Investors will want to hear more on its investments outside its hospitals. The Nashville-based hospital operator, which specializes in trauma and surgical centers, has been aggressively expanding its ambulatory footprint and has purchased a string of hospitals in recent years, offsetting the slow down in admissions.
Ana Gupte, senior health-care services analyst at Leerink Partners, told CNBC that she expects HCA's second-quarter earnings will at least meet Wall Street's expectations of $2.16 a share with "the potential for a beat and even a raise for the full year." Revenue is expected to come in at $11.33 billion.
"HCA is going to be in a good place," Gupte said, adding the recent changes to the U.S. tax code are an advantage for the for-profit hospital, allowing it to make more acquisitions and grab more market share.
Investors will be looking for more details on a possible sale of Tenet Healthcare’s health management subsidiary when the hospital operator reports quarterly numbers next month.

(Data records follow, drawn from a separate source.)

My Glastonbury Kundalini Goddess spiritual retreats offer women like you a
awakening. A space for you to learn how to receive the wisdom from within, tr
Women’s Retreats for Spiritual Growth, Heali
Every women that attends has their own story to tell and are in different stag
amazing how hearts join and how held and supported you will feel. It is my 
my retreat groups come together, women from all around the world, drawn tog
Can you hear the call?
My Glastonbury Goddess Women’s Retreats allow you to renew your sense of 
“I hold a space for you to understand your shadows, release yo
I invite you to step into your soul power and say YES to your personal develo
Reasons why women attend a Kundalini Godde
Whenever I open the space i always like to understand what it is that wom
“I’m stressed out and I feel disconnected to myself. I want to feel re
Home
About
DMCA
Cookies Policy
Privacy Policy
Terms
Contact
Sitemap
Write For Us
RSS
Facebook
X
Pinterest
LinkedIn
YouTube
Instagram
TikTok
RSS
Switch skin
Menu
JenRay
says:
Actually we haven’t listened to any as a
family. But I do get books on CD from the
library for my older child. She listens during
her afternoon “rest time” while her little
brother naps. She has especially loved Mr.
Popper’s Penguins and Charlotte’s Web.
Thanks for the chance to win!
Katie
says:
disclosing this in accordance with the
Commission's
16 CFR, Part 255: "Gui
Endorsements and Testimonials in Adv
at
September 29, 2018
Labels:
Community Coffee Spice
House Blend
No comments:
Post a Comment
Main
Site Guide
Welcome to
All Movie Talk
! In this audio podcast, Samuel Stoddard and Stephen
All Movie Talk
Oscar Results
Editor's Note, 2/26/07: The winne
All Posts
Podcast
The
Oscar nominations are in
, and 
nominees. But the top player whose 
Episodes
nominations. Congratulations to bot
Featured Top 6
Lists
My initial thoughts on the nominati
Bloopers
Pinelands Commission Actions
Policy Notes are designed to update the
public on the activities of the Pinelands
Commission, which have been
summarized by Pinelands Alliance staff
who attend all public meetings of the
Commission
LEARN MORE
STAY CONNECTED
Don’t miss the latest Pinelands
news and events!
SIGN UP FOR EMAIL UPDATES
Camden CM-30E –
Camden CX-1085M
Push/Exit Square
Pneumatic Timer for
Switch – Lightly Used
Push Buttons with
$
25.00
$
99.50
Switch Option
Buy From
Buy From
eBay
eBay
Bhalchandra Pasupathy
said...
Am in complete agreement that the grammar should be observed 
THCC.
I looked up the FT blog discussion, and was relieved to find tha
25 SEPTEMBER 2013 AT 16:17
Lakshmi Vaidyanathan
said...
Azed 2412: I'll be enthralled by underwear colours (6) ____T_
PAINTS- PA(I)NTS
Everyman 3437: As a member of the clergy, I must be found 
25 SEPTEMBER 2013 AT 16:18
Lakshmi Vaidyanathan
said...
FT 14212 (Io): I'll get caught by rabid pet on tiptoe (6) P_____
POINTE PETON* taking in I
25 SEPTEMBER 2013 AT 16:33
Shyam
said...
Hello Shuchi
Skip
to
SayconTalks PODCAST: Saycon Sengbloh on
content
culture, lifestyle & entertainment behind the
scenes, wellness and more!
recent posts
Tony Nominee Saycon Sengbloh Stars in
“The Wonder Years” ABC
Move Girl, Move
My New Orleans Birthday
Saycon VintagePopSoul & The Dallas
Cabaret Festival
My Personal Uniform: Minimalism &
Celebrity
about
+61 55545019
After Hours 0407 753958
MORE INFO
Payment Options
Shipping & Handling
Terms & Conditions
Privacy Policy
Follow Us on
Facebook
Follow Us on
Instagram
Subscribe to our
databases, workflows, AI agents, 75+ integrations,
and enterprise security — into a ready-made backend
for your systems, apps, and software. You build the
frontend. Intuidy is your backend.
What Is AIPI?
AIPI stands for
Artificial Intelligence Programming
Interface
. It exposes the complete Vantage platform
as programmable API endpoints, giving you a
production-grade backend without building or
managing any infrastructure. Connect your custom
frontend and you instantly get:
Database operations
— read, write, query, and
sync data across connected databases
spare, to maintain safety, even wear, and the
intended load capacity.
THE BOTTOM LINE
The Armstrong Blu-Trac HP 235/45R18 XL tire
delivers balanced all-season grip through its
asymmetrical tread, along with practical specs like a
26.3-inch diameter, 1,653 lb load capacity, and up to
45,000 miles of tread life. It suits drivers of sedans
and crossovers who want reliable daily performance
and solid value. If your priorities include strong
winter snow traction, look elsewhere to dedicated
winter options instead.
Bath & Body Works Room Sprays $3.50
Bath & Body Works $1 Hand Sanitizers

Tenet, which is in the middle of a cost-reduction plan, said it would make a decision in the first half of 2018 on the sale of subsidiary Conifer Health Solutions. Conifer, which provides software, debt collection and other services to hospitals and physician groups, produced $404 million in sales last quarter.
"A sale is one thing that would help deliver on the balance sheet and generate some value in a multiple above what the stock is trading at,” Brian Tanquilut, health-care services equity researcher at Jefferies, told CNBC.
Wall Street expects Tenet will report second-quarter earnings of 25 cents a share on revenue of $4.6 billion.
Analysts will want to hear about organic growth in Universal Health Services' behavioral health segment and acute-care business when it reports earnings on Wednesday, Tanquilut said.
Gupte said Universal, the country's largest psychiatric hospital chain, will likely produce earnings in line with estimates. "The acute segment appears more evenly driven by volumes and price while the behavioral segment should continue to improve driven by easier comps," she said.
The company is expected to report second-quarter earnings of $2.39 a share on revenue of $2.72 billion.
Tennessee-based LifePoint Health, which reports second-quarter earnings Friday, will be expected to provide more details on its sale to private equity firm Apollo Global Management that was announced Monday.
The $5.6 billion deal brings together LifePoint and Apollo's RCCH HealthCare Partners, two hospital companies that operate mainly in the rural United States.
Rural hospitals have been hit disproportionately hard by changes to health-care laws that have cut their reimbursements from insurers. They also get hit with significantly fewer and substantially poorer patients than urban hospitals chains. It's put at least 83 rural hospitals out of business since 2010, according to the Chartis Center for Rural Health.
LifePoint Health, which has a strong presence in rural regions of the U.S., has been no exception to getting hit by the changes in the laws. LifePoint is forecast to produce earnings of $1.08 per share on revenue on $1.58 billion.